Internal Revenue Service (IRS), a statutory body in the United States, will bring a new regulation for crypto intermediaries into effect. Reuters, a news agency, reports that cryptocurrency exchanges and payment processors would have to inform of transactions associated with digital assets.
The Proposed Rule Could Assist Crypto Users in Tax Evaluation
The U.S. Department of Treasury has proposed the form namely Form 1099-DA. The bill would assist cryptocurrency users in evaluating gains and taxes on their assets. In short, it requires brokers to report information similar to other assets including bonds and stocks, says the Treasury.
Moreover, centralized as well as decentralized cryptocurrency exchanges, crypto wallets, and payment processors will fall under the “broker” umbrella. The latest requirements come following the Bipartisan Infrastructure Bill which President Joe Biden signed into law in November 2021.
Affected entities will have to report information regarding transactions exceeding $10,000. Rules will come into effect in 2025, reports Reuters. According to the Treasury, “This is part of a broader effort at Treasury to close the tax gap, address the tax evasion risks posed by digital assets, and help ensure that everyone plays by the same set of rules.”
A Robust Regulatory Structure is Required
Recently, Indian Prime Minister, Narendra Modi discussed cryptocurrencies during an interview with India Today, an Indian news magazine. Attributing to the rapid development in the technology sector, he said, “The rapid pace of change of technology is a reality—there is no point in ignoring it or wishing it away. Instead, the focus should be on adoption, democratization, and a unified approach.”

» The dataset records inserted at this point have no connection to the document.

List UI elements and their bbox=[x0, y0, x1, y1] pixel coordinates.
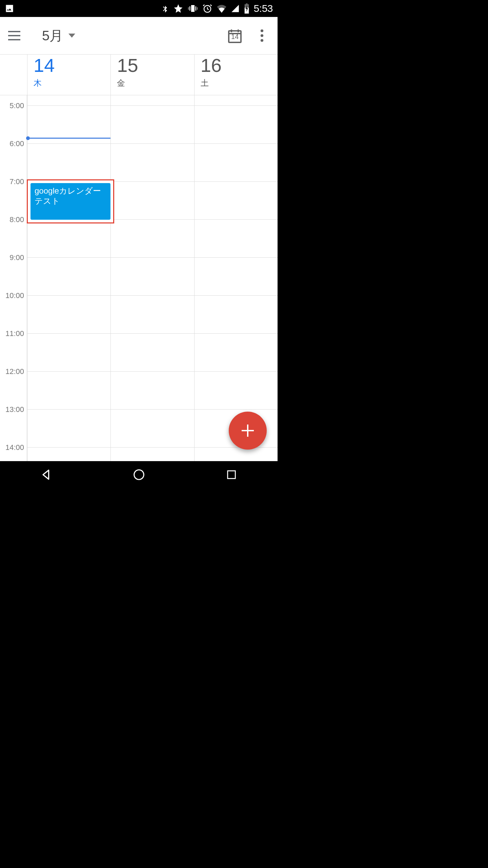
hour-label: 11:00 bbox=[0, 329, 24, 338]
event-highlight: googleカレンダーテスト bbox=[27, 179, 114, 223]
day-column-0[interactable] bbox=[27, 95, 110, 461]
star-icon bbox=[173, 3, 183, 14]
svg-point-4 bbox=[261, 39, 263, 42]
today-date-number: 14 bbox=[231, 33, 239, 41]
dropdown-triangle-icon bbox=[68, 34, 75, 38]
hour-label: 5:00 bbox=[0, 101, 24, 110]
vibrate-icon bbox=[187, 3, 198, 14]
day-header-14[interactable]: 14 木 bbox=[27, 55, 110, 95]
month-dropdown[interactable]: 5月 bbox=[42, 26, 223, 45]
recents-button[interactable] bbox=[211, 465, 252, 485]
hour-line bbox=[27, 371, 278, 372]
battery-charging-icon bbox=[244, 3, 250, 14]
home-icon bbox=[133, 468, 145, 481]
day-number: 16 bbox=[201, 56, 273, 75]
day-number: 14 bbox=[34, 56, 106, 75]
hour-line bbox=[27, 333, 278, 334]
hour-label: 10:00 bbox=[0, 291, 24, 300]
day-header-16[interactable]: 16 土 bbox=[194, 55, 278, 95]
app-toolbar: 5月 14 bbox=[0, 17, 278, 54]
hour-line bbox=[27, 409, 278, 410]
menu-button[interactable] bbox=[3, 24, 26, 47]
hour-label: 8:00 bbox=[0, 215, 24, 224]
hour-label: 12:00 bbox=[0, 367, 24, 376]
day-header-row: 14 木 15 金 16 土 bbox=[0, 54, 278, 95]
today-button[interactable]: 14 bbox=[225, 26, 244, 45]
more-vert-icon bbox=[260, 29, 264, 42]
day-weekday: 木 bbox=[34, 78, 106, 88]
screenshot-icon bbox=[5, 4, 14, 13]
hour-label: 9:00 bbox=[0, 253, 24, 262]
recents-icon bbox=[226, 469, 237, 480]
month-label: 5月 bbox=[42, 26, 63, 45]
hour-line bbox=[27, 143, 278, 144]
navigation-bar bbox=[0, 461, 278, 488]
back-icon bbox=[40, 468, 53, 481]
hour-line bbox=[27, 105, 278, 106]
day-number: 15 bbox=[117, 56, 189, 75]
alarm-icon bbox=[202, 3, 212, 14]
back-button[interactable] bbox=[26, 465, 67, 485]
hour-label: 7:00 bbox=[0, 177, 24, 186]
status-time: 5:53 bbox=[254, 3, 273, 14]
signal-icon bbox=[231, 4, 240, 13]
app-area: 5月 14 14 木 15 金 bbox=[0, 17, 278, 461]
svg-rect-6 bbox=[227, 471, 235, 479]
svg-point-5 bbox=[134, 470, 144, 480]
add-event-fab[interactable] bbox=[229, 412, 267, 450]
calendar-event[interactable]: googleカレンダーテスト bbox=[30, 183, 110, 220]
day-column-2[interactable] bbox=[194, 95, 278, 461]
hour-line bbox=[27, 257, 278, 258]
hamburger-icon bbox=[8, 31, 20, 40]
wifi-icon bbox=[217, 4, 227, 13]
svg-point-3 bbox=[261, 34, 263, 37]
hour-label: 13:00 bbox=[0, 405, 24, 414]
hour-label: 14:00 bbox=[0, 443, 24, 452]
bluetooth-icon bbox=[161, 3, 169, 14]
svg-point-2 bbox=[261, 29, 263, 32]
home-button[interactable] bbox=[119, 465, 159, 485]
day-column-1[interactable] bbox=[110, 95, 194, 461]
hour-label: 6:00 bbox=[0, 139, 24, 148]
status-bar: 5:53 bbox=[0, 0, 278, 17]
day-weekday: 土 bbox=[201, 78, 273, 88]
day-header-15[interactable]: 15 金 bbox=[110, 55, 194, 95]
gutter-spacer bbox=[0, 55, 27, 95]
day-weekday: 金 bbox=[117, 78, 189, 88]
current-time-indicator bbox=[27, 138, 110, 139]
overflow-menu-button[interactable] bbox=[252, 26, 271, 45]
calendar-grid[interactable]: 5:006:007:008:009:0010:0011:0012:0013:00… bbox=[0, 95, 278, 461]
hour-line bbox=[27, 295, 278, 296]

In the meantime, he also emphasized on a robust global regulatory structure for emerging technologies including cryptocurrency. Like most countries, no central authority is regulating digital assets in India currently. However, according to the Finance Act 2022, crypto falls under Virtual Digital Assets (VDAs) and is subject to 30% tax.
The reason behind strict regulatory perception remains the potential risks associated with crypto assets. Recently, the Commodity Futures Trade Commission (CFTC), the U.S. derivatives market watchdog, charged four individuals for false solicitation of funds.
The North American Securities Administrators Association (NASAA), an investor protection organization, called crypto assets the top threat for investors in 2022. However, the market was on a constant rise in 2021 with several virtual currencies including Bitcoin (BTC), Ethereum (ETH), Solana (SOL), and more, reaching their all-time high.
Regulations are among the prime factors affecting crypto adoption. Nevertheless, only a couple of countries, El Salvador and the Central African Republic (CAR), are using cryptocurrency as a legal tender. In 2022, the news media website CNBC TV18 published a list of nations that may adopt Bitcoin as a legal tender.